Insulated, withdrawn, young Peter was shunned by most children his age, and he sought closeness wherever he could find it. While his family was staying in Monte Carlo, Peter’s parakeet died. He was devastated, and he gently buried the bird under a tree on the grounds of the villa the Lawfords had rented. Thirty years later, he astonished his manager during a trip to Monaco when he showed him exactly where he had put the bird in its final resting place.
The Lawfords spent a good deal of time in Monte Carlo, principally because Sir Sydney had developed a taste for gambling, which was illegal in France and Italy but was practiced amid pomp and elegance in Monaco. He liked nothing more than to play golf during the day and roulette in the evening in the vast Belle Epoque game room with its ornate crystal chandeliers that dropped sixty feet into the room. After one particularly successful turn at the tables he handed May a diamond bracelet he had just won; another time he collected twelve thousand dollars on one spin of the wheel.
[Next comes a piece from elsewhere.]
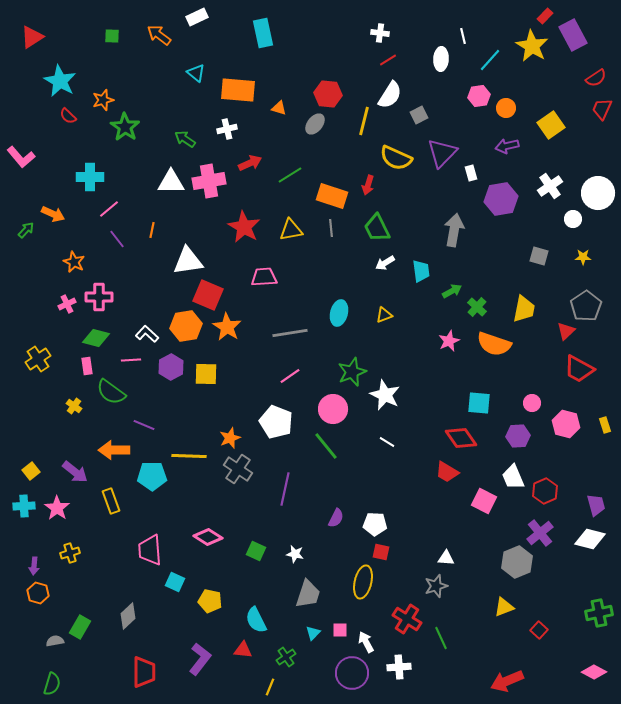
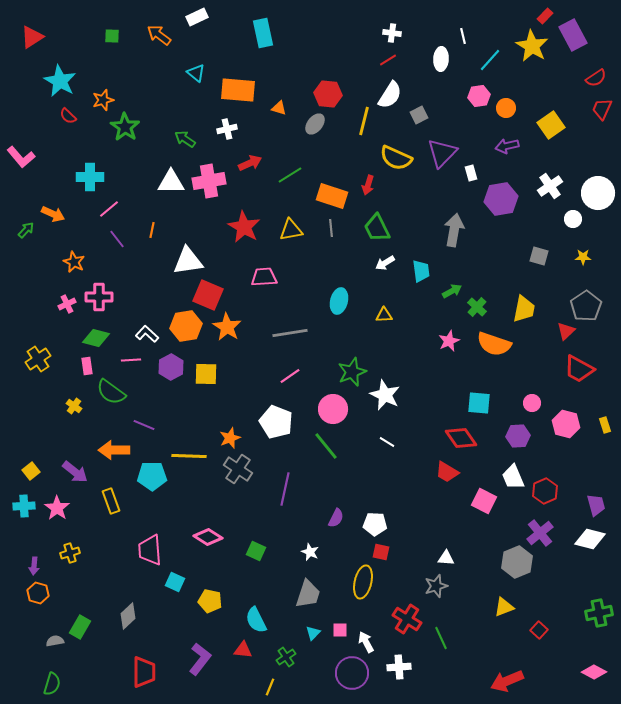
white cross at (380, 33): moved 12 px right
cyan ellipse at (339, 313): moved 12 px up
yellow triangle at (384, 315): rotated 18 degrees clockwise
white star at (295, 554): moved 15 px right, 2 px up; rotated 12 degrees clockwise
Peter was fascinated by the casino and its patrons, all dressed in formal evening clothes, especially since as a child he wasn’t allowed in. “I used to stand outside,” he recalled, “and the glimpses I caught as the doors opened and closed made it all seem so exciting, gay, and glamorous.”
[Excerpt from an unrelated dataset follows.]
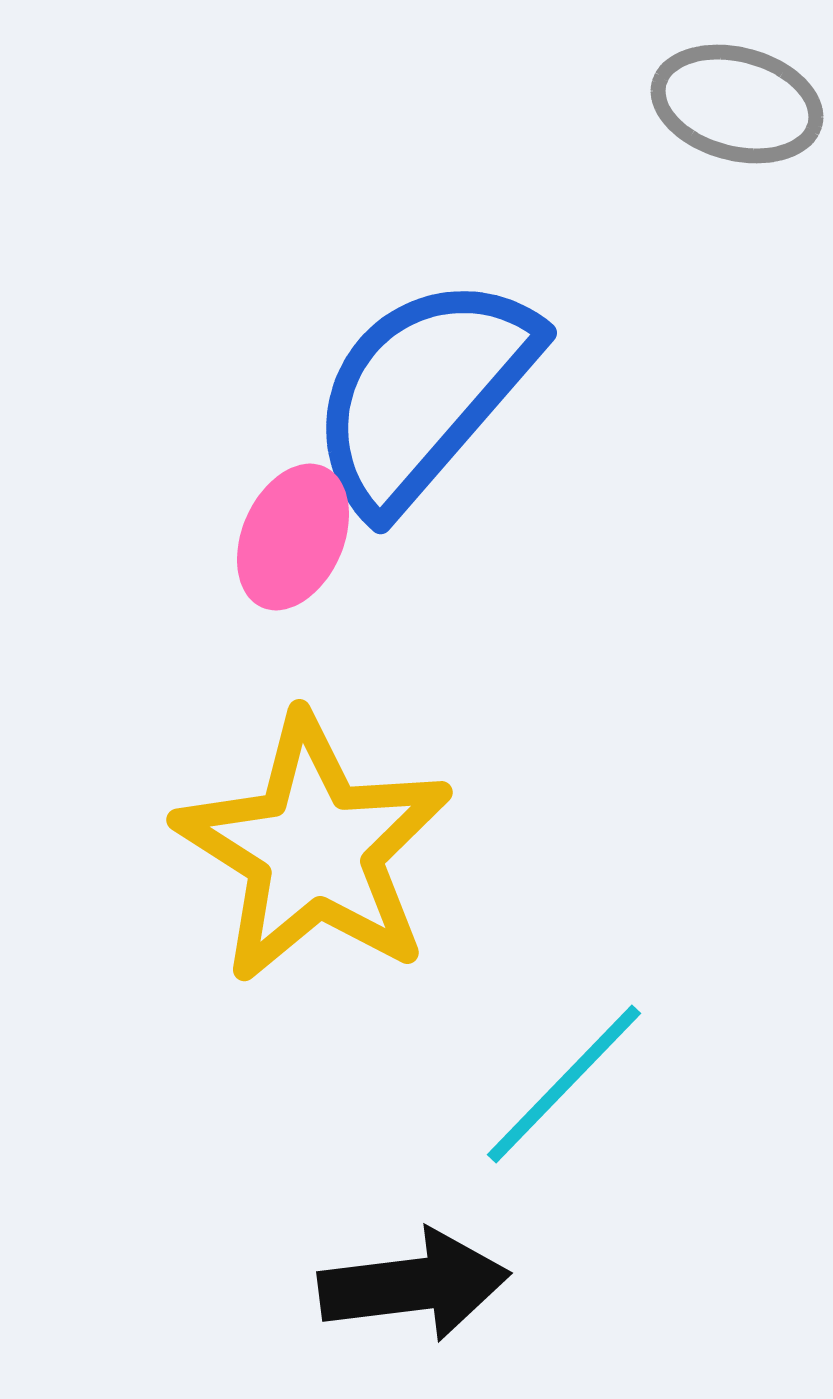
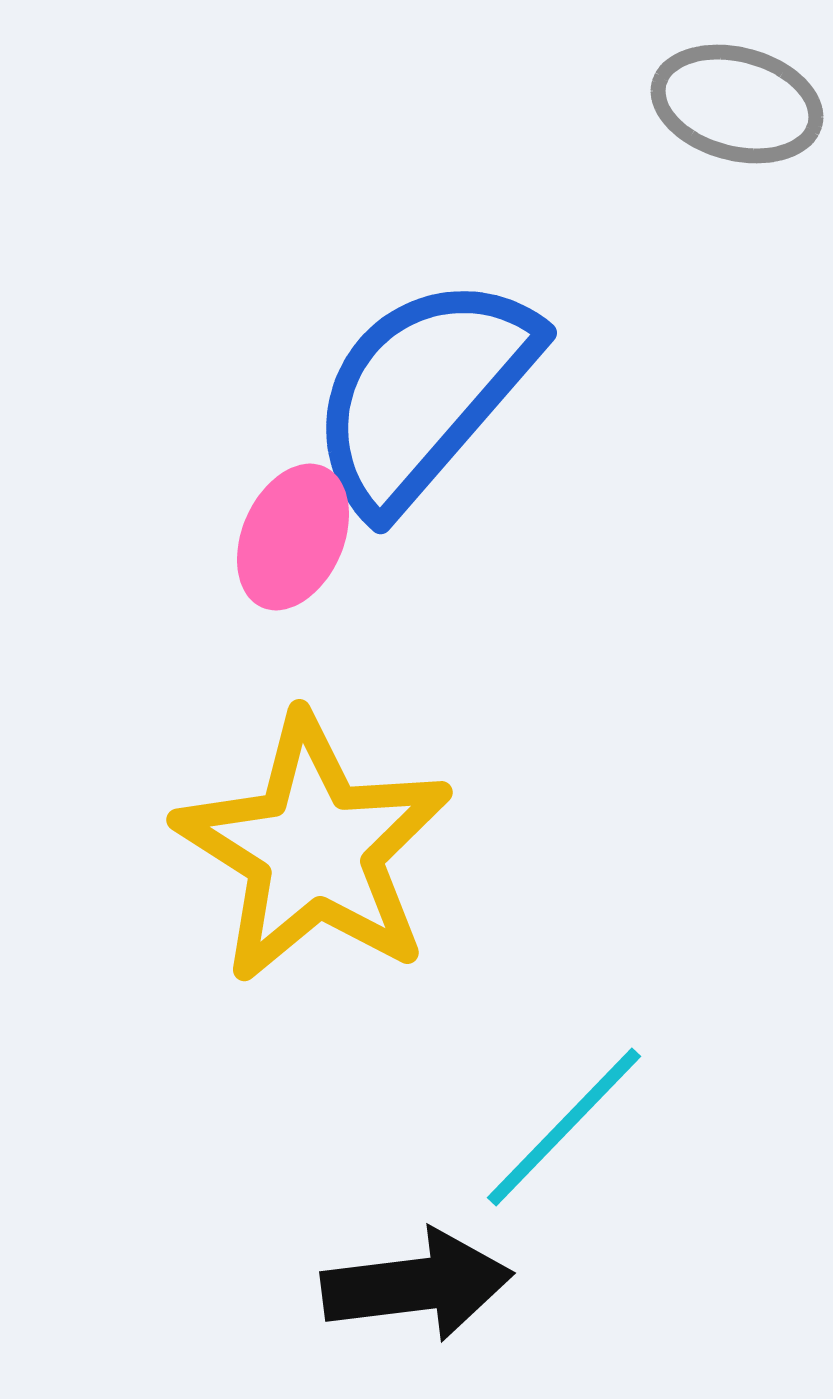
cyan line: moved 43 px down
black arrow: moved 3 px right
The boy’s travels — the Lawfords made three trips around the world before he was fifteen — gave him a priceless education in the diversity of cultures and in languages (he could speak French, English, Spanish, and some German). He was quick-witted and intelligent, but his formal education was spotty. He never attended school; rather he was taught the rudiments of writing, reading, and mathematics first by his governesses and then by a tutor who sometimes traveled with the family. He longed for knowledge; at six, in Deauville, having just learned English, he met a boy his age who could speak French, English, Italian, and Spanish. Dejected, he went to his parents and asked to be taught Spanish and Italian.
May long maintained that Peter’s education was superior to any he could have received at an institution. “I do not send him to school,” she said, “because I do not think any school I
have heard of pays enough attention to languages or religion — I once heard an Oxford don get the worst of an argument with a Paris porter.”
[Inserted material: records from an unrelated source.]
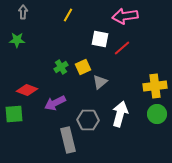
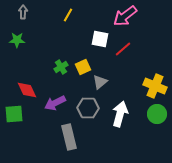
pink arrow: rotated 30 degrees counterclockwise
red line: moved 1 px right, 1 px down
yellow cross: rotated 30 degrees clockwise
red diamond: rotated 45 degrees clockwise
gray hexagon: moved 12 px up
gray rectangle: moved 1 px right, 3 px up
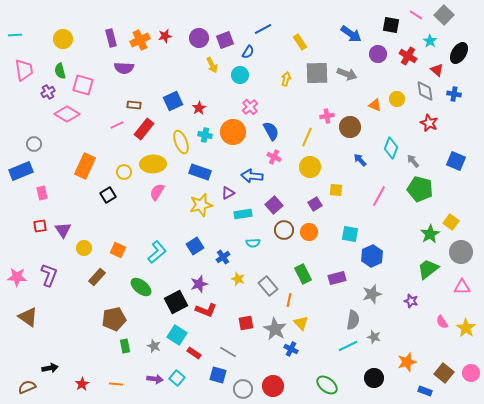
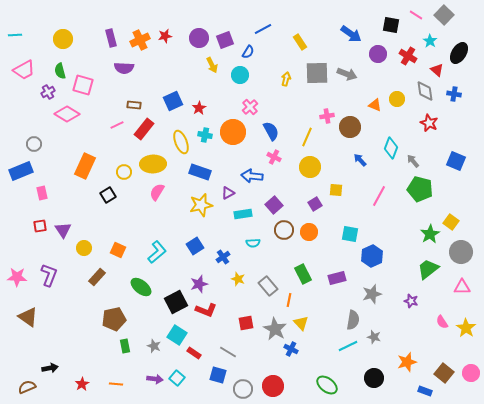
pink trapezoid at (24, 70): rotated 70 degrees clockwise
But May was deluding herself, and Peter knew it. Because he never went to school, he said later, he always felt inferior. At seven, he couldn’t read as well as other children, and his skills remained so poor that he finally tried to teach himself. He kept a dictionary by his nightstand and studied two new words every evening before going to sleep.
When Peter was about ten, May decided that he was “quite unfitted for any career except art,” so she ordered his tutor to cut mathematics and Latin from his lessons and substitute dramatics. These and other gaps in his education made Peter feel inadequate for the rest of his life.
His mother, Peter later said, was “cotillionesque, easily swayed by other people.” She believed in astrology and reincarnation, and wrote of seeing UFOs in the skies and ghosts in her bedroom. For a time, she embraced a series of religions, among them Christian Science and Zen Buddhism. “Naturally, I was dragged along,” Peter said — and, impressionable as he was, he became fanatically religious.
When May sent him to a Christian Scientist practitioner to be cured of hay fever, he returned after the sixth visit carrying a bouquet of flowers. Aghast, May braced herself for a night spent listening to Peter’s sneezes. “Oh no,” he told her. “We’ve trodden on the devil and no more hay fever.” He then recited a Scientific Statement of Being and buried his face in the flowers. He was, May professed, never again troubled by allergies.
Somewhat later, Peter refused to play with a little girl aboard ship because she was wearing denim slacks. “She’s an abomination unto the Lord!” he cried. “It says so plainly in the twenty-second chapter of Deuteronomy!”